*SUPPLIED ENTRIES*
──────────────────────────────

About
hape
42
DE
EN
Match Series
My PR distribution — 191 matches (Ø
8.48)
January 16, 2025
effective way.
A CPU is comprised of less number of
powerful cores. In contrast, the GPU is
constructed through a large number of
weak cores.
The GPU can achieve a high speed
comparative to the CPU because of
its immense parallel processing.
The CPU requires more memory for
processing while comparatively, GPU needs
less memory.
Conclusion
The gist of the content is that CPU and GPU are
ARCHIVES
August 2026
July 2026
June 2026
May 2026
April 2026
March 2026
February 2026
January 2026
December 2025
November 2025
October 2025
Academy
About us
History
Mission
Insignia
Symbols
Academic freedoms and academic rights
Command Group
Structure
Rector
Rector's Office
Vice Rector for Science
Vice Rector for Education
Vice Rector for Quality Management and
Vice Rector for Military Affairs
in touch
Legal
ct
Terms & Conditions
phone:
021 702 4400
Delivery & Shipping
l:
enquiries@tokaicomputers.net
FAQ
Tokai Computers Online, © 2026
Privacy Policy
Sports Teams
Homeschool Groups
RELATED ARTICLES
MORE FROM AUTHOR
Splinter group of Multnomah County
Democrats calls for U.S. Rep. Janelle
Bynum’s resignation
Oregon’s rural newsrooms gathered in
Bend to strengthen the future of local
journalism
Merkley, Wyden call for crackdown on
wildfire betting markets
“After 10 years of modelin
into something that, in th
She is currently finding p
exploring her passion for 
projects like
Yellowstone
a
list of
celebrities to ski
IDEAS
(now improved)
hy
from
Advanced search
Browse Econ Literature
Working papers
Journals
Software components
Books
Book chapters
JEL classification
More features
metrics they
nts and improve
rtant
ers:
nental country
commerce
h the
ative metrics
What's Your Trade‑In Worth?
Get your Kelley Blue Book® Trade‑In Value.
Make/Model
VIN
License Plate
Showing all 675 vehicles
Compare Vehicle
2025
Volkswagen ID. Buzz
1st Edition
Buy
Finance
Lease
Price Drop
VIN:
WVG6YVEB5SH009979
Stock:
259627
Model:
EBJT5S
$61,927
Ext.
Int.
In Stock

──────────────────────────────

*WHAT TO DO*
Once you have checked each line above for the string "Trade", state how many lines contain it and add nothing more.

*THE ANSWER*
2